Data Quality
Data quality and integrity checks with Deequ
Spark and Hadoop frameworks do not inherently guarantee data integrity. While it is very rare, you may observe some data corruption or missing data or duplicate data due to unexpected errors in the hardware and software stack. It is highly recommended that you validate the integrity and quality of your data atleast once after your job execution. It would be best to check for data correctness in multiple stages of your job - especially if your job is long-running.
The Spark and Hadoop frameworks don't ensure data integrity as a default feature. Although uncommon, instances of data corruption, loss, or duplication can occur due to unexplained issues within the underlying hardware and software infrastructure. To maintain data accuracy, it's strongly advised to verify the consistency of your data post-job completion. Ideally, this validation process should take place throughout various phases of your job, particularly when dealing with extended processing tasks.

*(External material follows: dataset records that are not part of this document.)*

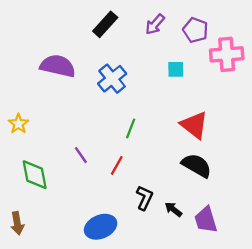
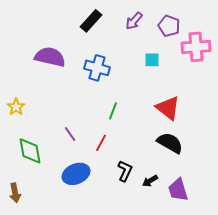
blue cross: (112, 79) -> (97, 68), turned -35
black arrow: (173, 209) -> (150, 181), turned -70
blue ellipse: (101, 227) -> (76, 174), moved

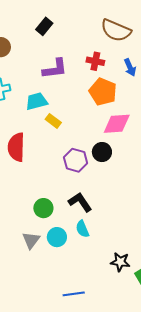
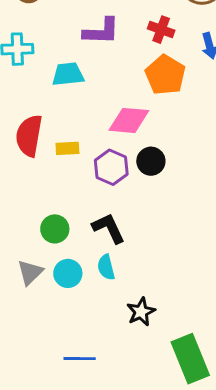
yellow rectangle: (53, 121) -> (67, 148), moved, turned -49
pink diamond: (117, 124) -> (129, 120), moved
black star: (120, 262) -> (141, 312), moved, turned 30

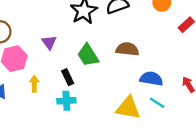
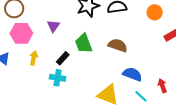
black rectangle: (68, 77) -> (63, 58), turned 56
cyan line: (157, 103) -> (141, 96), moved

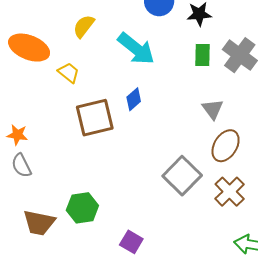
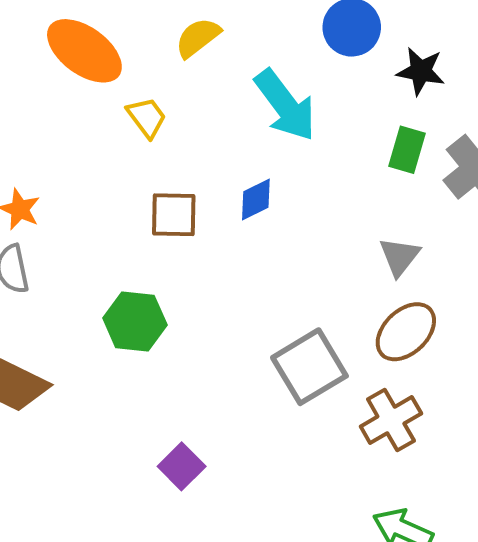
brown square: (95, 118) -> (174, 215), size x0.7
green hexagon: (82, 208) -> (135, 322), moved

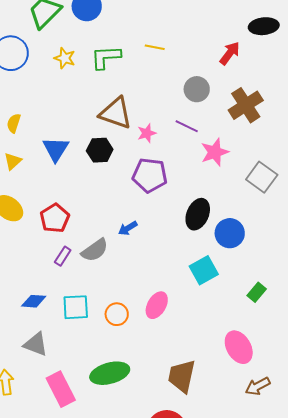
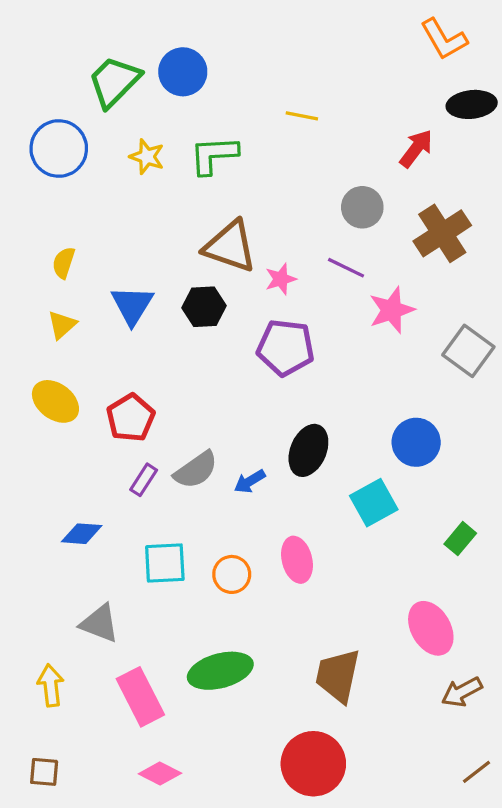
yellow line: (155, 47) -> (302, 116), moved
black ellipse: (198, 214) -> (308, 450), moved
blue arrow: (128, 228) -> (250, 481), moved
blue diamond: (34, 301) -> (82, 534), moved
pink ellipse: (157, 305) -> (297, 560), turned -44

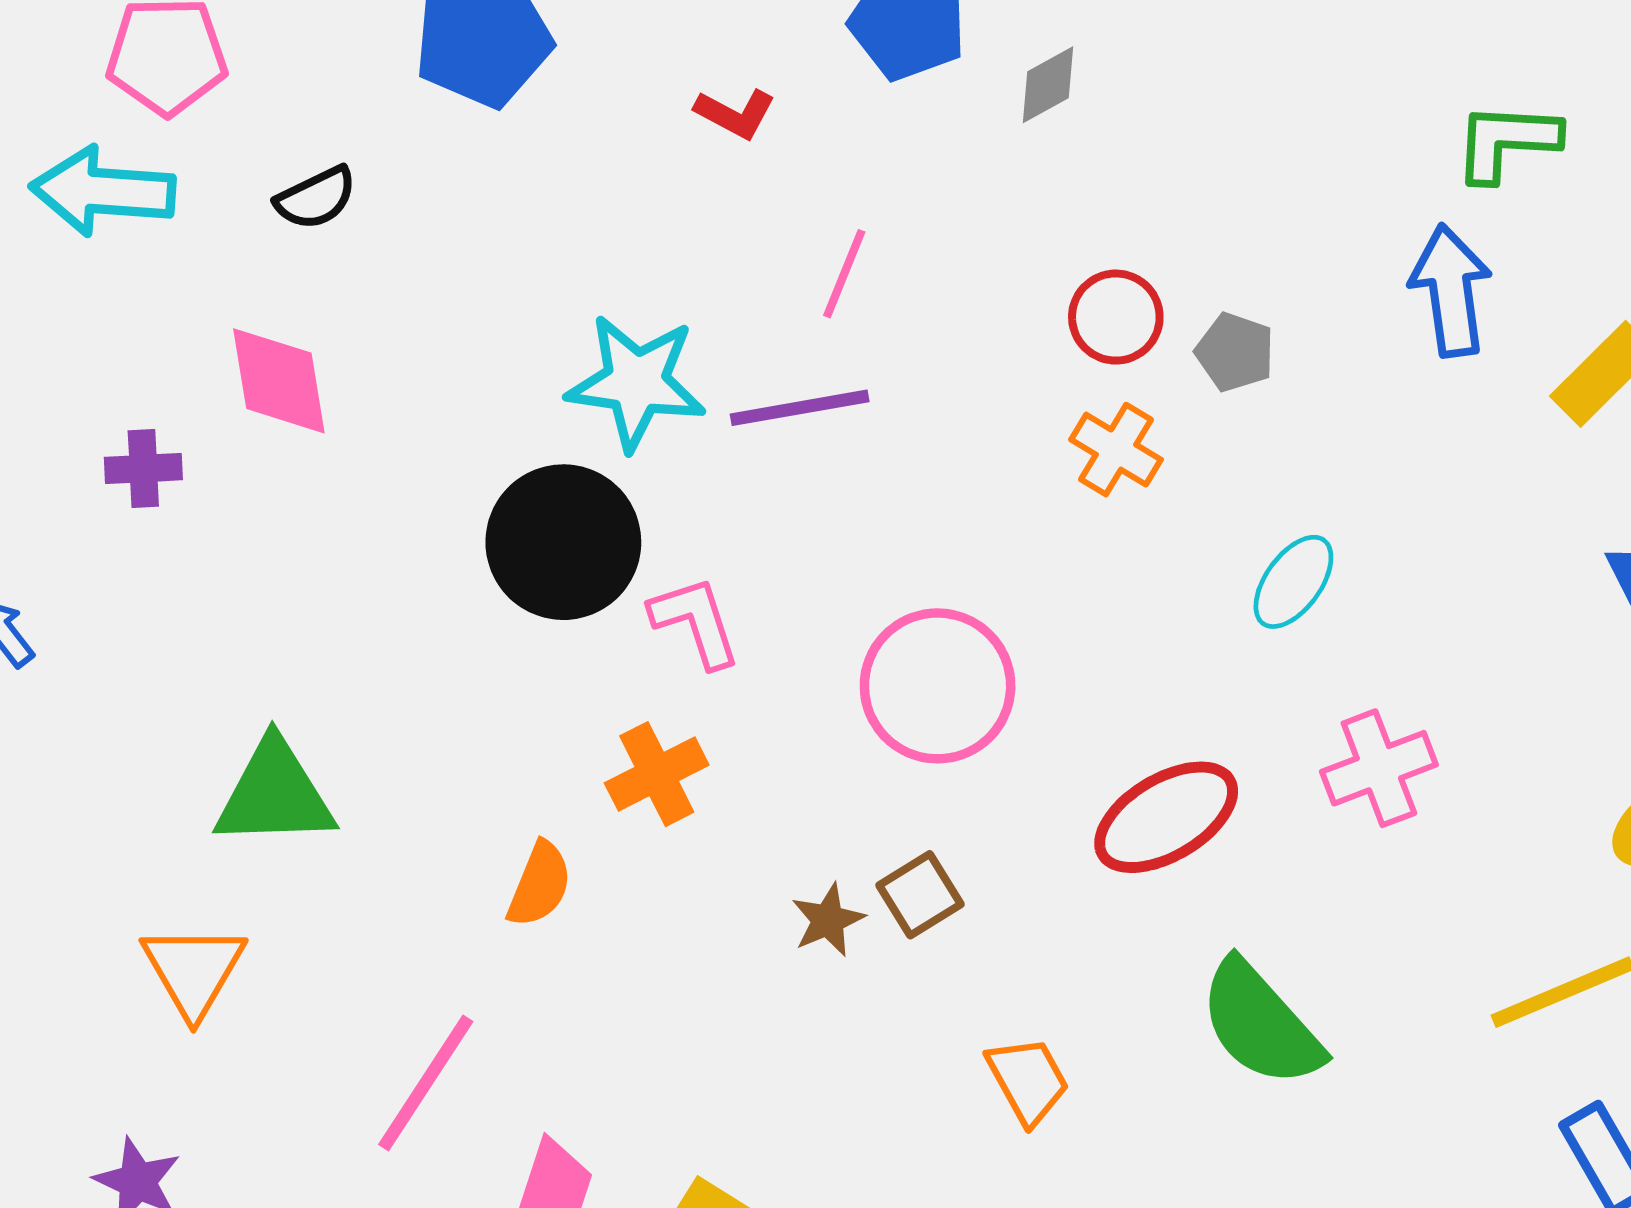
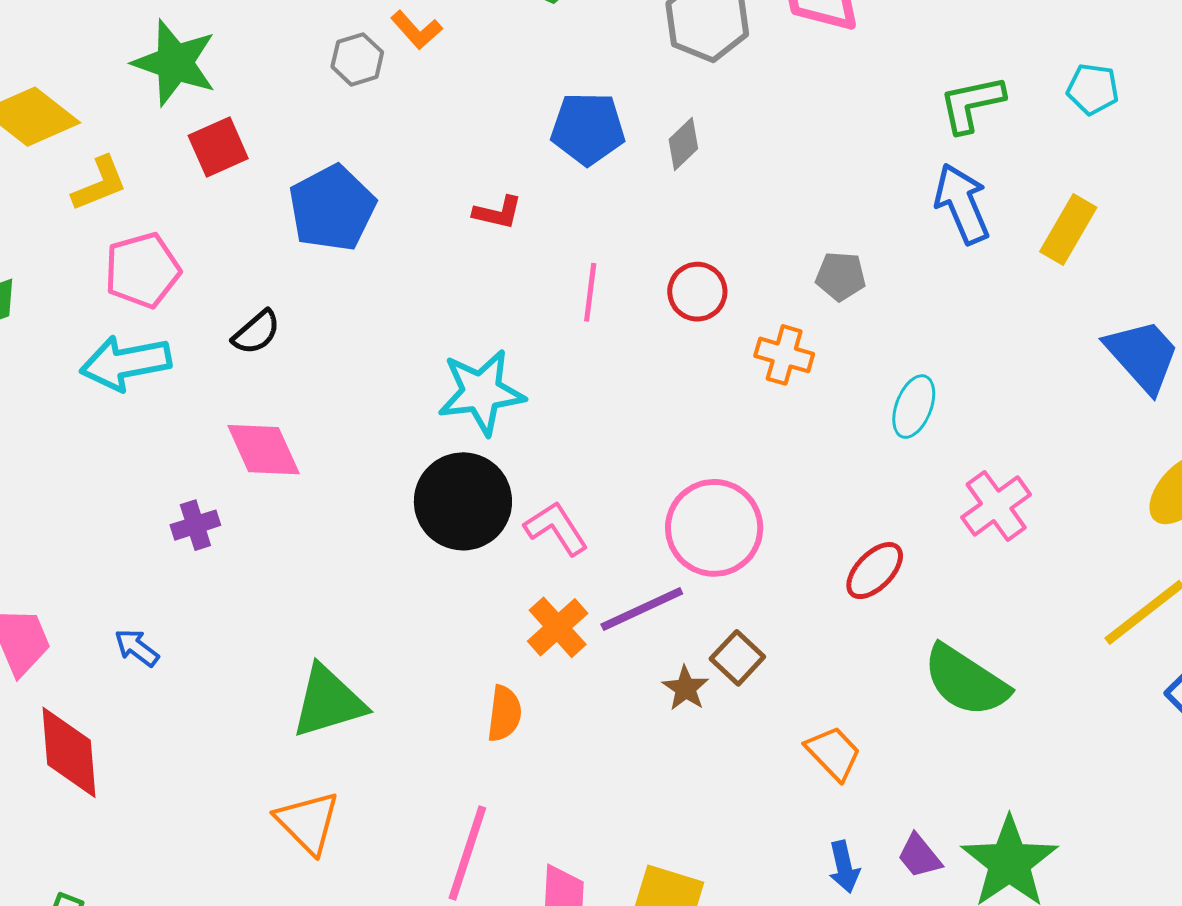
red circle: (1116, 317) -> (697, 292), moved
purple line: (800, 408) -> (642, 609), moved
red ellipse: (1166, 817) -> (875, 571), size x0.7

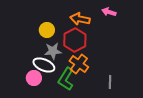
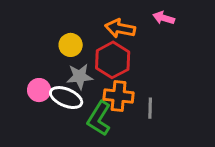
orange cross: (79, 64) -> (119, 96), turned -30
pink circle: (34, 78) -> (39, 90), moved
gray line: (110, 82) -> (150, 108), moved

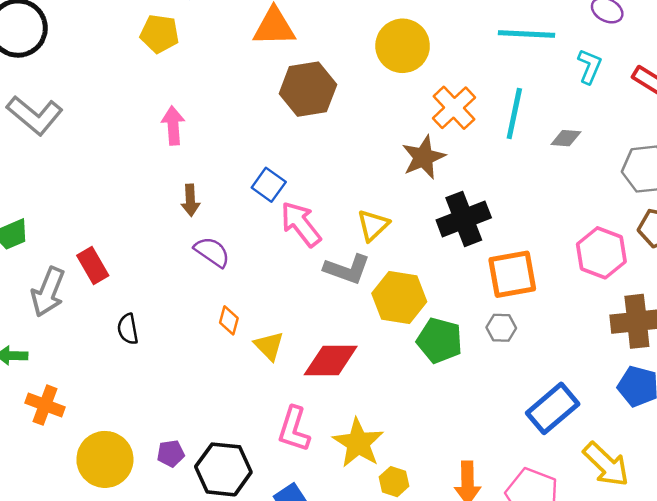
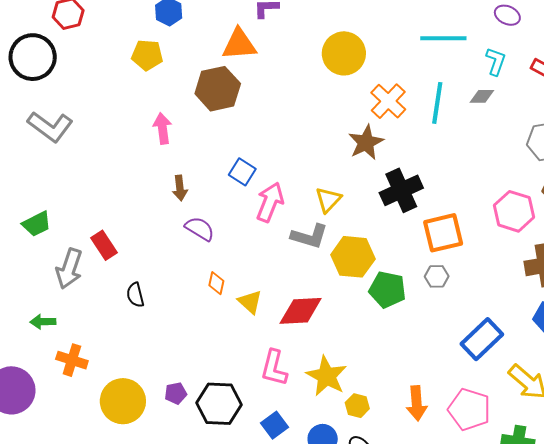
brown hexagon: (308, 89) -> (218, 89), moved
gray diamond: (566, 138) -> (482, 96), moved
pink arrow: (301, 224) -> (270, 202), turned 63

In order to check data integrity, consider using Deequ for your Spark workloads. Following are some blogs that can help you get started with Deequ for Spark workloads.
- Test data quality at scale with Deequ | AWS Big Data Blog
- Testing data quality at scale with PyDeequ | AWS Big Data Blog
Sometimes, you may have to write your own validation logic. For example, if you are doing a lot of calculations or aggregations, you will need to compute twice and compare the two results for accuracy. In other cases, you may also implement checksum on data computed and compare it with the checksum on data written to disk or S3. If you see unexpected results, then check your Spark UI and see if you are getting too many task failures from a single node by sorting the Task list based on "Status" and check for error message of failed tasks. If you are seeing too many random unexpected errors such as "ArrayIndexOutOfBounds" or checksum errors from a single node, then it may be possible that the node is impaired. Exclude or terminate this node and re-start your job.